Assignment: From the entries below, copy exactly the lines from the one that contains "几只燕子从河面掠过，剪尾沾了一下水面，" through the one that contains "大雪纷飞的冬天，小草小花都有气无力", both included, and only those.

[Source records]
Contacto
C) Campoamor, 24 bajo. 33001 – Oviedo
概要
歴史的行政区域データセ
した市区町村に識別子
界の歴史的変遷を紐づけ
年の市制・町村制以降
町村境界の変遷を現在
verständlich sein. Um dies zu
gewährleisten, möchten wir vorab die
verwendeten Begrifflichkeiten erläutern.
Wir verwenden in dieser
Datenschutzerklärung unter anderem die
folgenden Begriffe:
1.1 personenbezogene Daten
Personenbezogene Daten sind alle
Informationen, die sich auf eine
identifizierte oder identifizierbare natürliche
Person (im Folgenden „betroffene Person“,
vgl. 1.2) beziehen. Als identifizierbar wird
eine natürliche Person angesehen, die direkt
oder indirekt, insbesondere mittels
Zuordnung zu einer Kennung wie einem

--

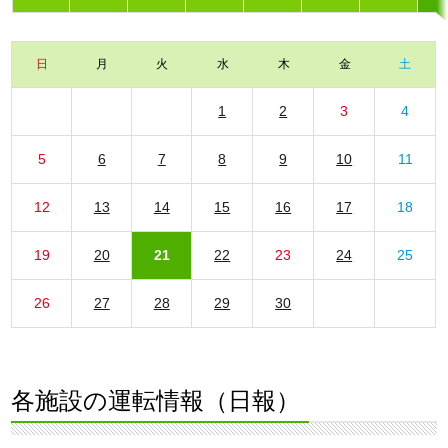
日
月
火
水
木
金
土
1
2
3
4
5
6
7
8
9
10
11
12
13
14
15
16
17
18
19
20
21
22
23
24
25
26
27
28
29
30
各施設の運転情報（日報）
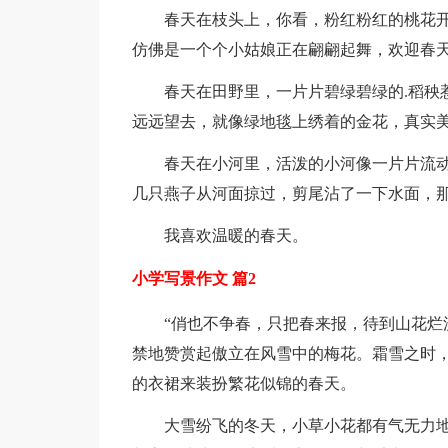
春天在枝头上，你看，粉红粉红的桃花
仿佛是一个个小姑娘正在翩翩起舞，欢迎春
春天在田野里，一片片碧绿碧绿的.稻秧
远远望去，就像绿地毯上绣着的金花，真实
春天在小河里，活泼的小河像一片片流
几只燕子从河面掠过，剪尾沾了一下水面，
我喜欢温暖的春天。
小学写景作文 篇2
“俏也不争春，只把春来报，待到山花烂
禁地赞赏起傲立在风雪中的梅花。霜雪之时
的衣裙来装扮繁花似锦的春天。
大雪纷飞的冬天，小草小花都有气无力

Problem solution:
几只燕子从河面掠过，剪尾沾了一下水面，
我喜欢温暖的春天。
小学写景作文 篇2
“俏也不争春，只把春来报，待到山花烂
禁地赞赏起傲立在风雪中的梅花。霜雪之时
的衣裙来装扮繁花似锦的春天。
大雪纷飞的冬天，小草小花都有气无力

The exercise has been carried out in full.